Winter’s shiver offers an encore, earth, already full up, takes another drink, and we are once again cast into the gray for Sunday. Bring an umbrella and say “cheese”, won’t you?
Of the many lessons I still hold dear from my college photography days, I would have to say avoiding cloudy days for outdoor shoots is not necessarily one of them. Would I avoid drops of rain making their way into the many crooks and crevices of my camera and lenses? Of course! But, to the overcast skies, I welcome the chance for natural diffusion.
Sure bright, sunny days offer the opportunity to use the faster film speeds and, thereby, give a few more bells and whistles for your shoot. However, when shooting outdoors on such sunny days, one might also find themselves seeking shade or a handheld diffuser to avoid harsh shadows and squinty eyes. Overcast, on the other hand, offers natural diffusion of daylight and increases the range of possibilities.
So with this benefit in mind, why then would one be so inclined to hold out for the sun? Well, the argument in favor of sunny days does hold other merits besides the ones mentioned above. Harkening back to my days with a film camera, lots of sunshine was the best way to get the best shots. First of all, I was shooting black and white film, which does not rely on color, but contrast to effect impact. Overcast skies hindered the ability to capture such contrast up front and, even later in the darkroom, it was not the easiest attribute to recapture.
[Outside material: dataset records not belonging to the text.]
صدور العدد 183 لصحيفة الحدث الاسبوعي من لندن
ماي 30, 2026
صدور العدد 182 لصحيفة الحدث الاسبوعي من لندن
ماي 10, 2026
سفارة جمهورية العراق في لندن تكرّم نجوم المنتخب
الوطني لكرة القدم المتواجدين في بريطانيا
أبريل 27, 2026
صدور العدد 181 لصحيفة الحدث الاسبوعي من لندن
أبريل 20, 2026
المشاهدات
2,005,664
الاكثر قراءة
A second downfall to overcast skies and film cameras included the flat nature of the finished product. No contrast, and general, multidirectional light led to a very two-dimensional, washed shot where faces and smiles seemed to loose some luster and flattery. Add color to the mix and you have a color temperature consideration too. When dealing with film, many of these aspects must be addressed in/on the camera or be lost in the final shot.
So, what has changed since my college years all those centuries ago? The progressive transition from film to digital, of course! Where there was once fixed film speeds on entire rolls of film, there is now the ability to change speeds between shots. And where there was once a low-contrast image with a handful of enlarger filters and papers to work with (just go with me on this one, you don’t need to know technical details), there is now computer software with infinite options. You can even adjust the color temperature too!
Its seems almost blasphemy to type such things. Along with the caution against shooting under cloudy skies, I don’t think we were even allowed to think about the aid of computer software in class. It was impractical to apply graphics software to our silver-grain emulsion photography (and I don’t even want to think of the wrath I would have incurred had I brought in a computer printout of my assignment). In fact, I even recall getting into a few, somewhat heated, arguments with a forward-thinking friend of mine about how I could not simply use Photoshop on my photos.
But, to be fair, digital photography was not at its best back then and this was to say nothing of the laughable quality of household printers when it came to photographs. Digital photography, as a whole, has become much, much better since those days and computer software offers quite a bit more flexibility when it comes to the film taboos of old. Gray need no longer result in flat photos and Western Kentucky weather need no longer be a session scheduling nightmare.
So, to the gray, I ask for “cheese” because overcast skies are no reason to miss a good shot. Unless, of course, it is raining…But then again, for a pretty penny more, one can sidestep that taboo as well.